The brain, traffic and nano-circuits – e-Science takes on major... Research into three major scientific and technological challenges –

The brain, traffic and nano-circuits – e-Science takes on major challenges
Research into three major scientific and technological challenges –
understanding the brain, designing future generation nano-scale electronic
circuits and mapping the detailed environmental impact of traffic – is set to
take a leap forward thanks to the application of e-Science and grid computing.
The Engineering and Physical Sciences Research Council, with other funding
partners, has awarded more than £13m to three, 3-4 year projects covering
each of these topics in the third round of its e-Science programme.
e-Science is opening up to scientific scrutiny challenging problems that had
seemed out of reach, or even impossible to tackle.

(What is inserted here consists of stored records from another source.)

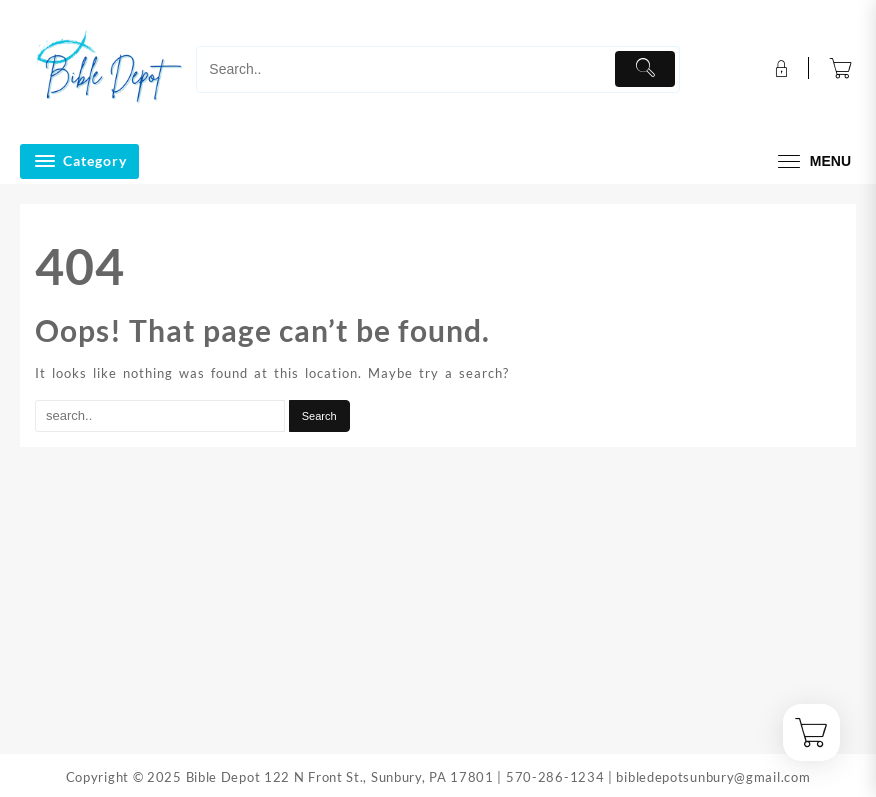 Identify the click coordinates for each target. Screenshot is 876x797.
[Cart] (841, 70)
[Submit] (644, 69)
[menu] (812, 161)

By giving researchers
access from their own desktops to resources held on widely-dispersed
computers, it is enabling research that would have been impossible using one
computer alone, even a supercomputer.
1. The £4.5m CARMEN project, led by Professor Colin Ingram at the
University of Newcastle upon Tyne, will harness e-Science techniques to
enable neuroscientists, working on different aspects of brain function at
different labs, to share and integrate their data and models.

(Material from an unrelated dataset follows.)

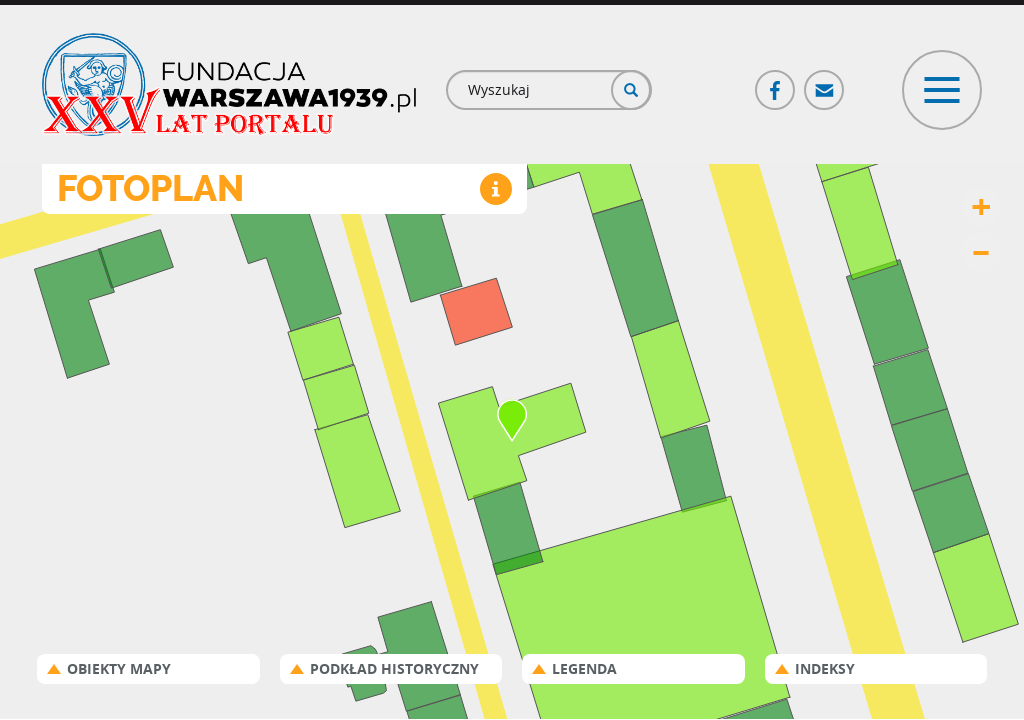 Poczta (825, 81)
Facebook (776, 81)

Neuroscientists use many different techniques to unravel the processes within
individual neurons (brain or nerve cells) or interactions between networks of
neurons that lead to thoughts and behaviour. The techniques are timeconsuming, difficult and expensive, but researchers rarely record their data or
models so that they can be used by other labs or research groups. CARMEN
will help maximise the output from investment in brain science by enabling
neuroscientists to archive their data so that they can be retrieved and used in
new ways by others.
2. The £5.2m NanoCMOS project, led by Professor Asen Asenov at Glasgow
University, will build e-Science tools to allow designers of tiny electronic
circuits to meet the very demanding challenges created by future nano-scale
electronic components.
These components will be so small that their behaviour will be highly variable,
governed by individual atoms rather than the average behaviour of large
collections of atoms. The NanoCMOS project will build a grid infrastructure
and e-Science tools to enable circuit designers to share models that simulate
nano-component behaviour and explore the implications for circuit design. It
will help UK circuit designers to remain internationally competitive and
overcome the disadvantages caused by the lack of an indigenous UK
semiconductor industry.
3. Traffic contributes the largest share of air pollution in inner cities.
Governments devise policies and traffic management schemes to minimise
the impact of air pollution, but they are hampered by a lack of detailed
knowledge. Factors such as street and building design, vehicle braking and
accelerating patterns, individual traveller decisions and local weather
conditions affect the concentration of pollutants that individuals are exposed
to as they move around. The £3.5m PMESG (Pervasive Mobile
Environmental Sensor Grids) project, led by Professor John Polak at Imperial
College London, is jointly funded by the EPSRC and the Department for
Transport. It will develop e-Science and grid technologies to enable data from
a network of mobile sensors to be gathered and interpreted. The e-Science
technologies developed will be generic enough for use in other applications of
mobile sensor networks, for example, climate or weather mapping.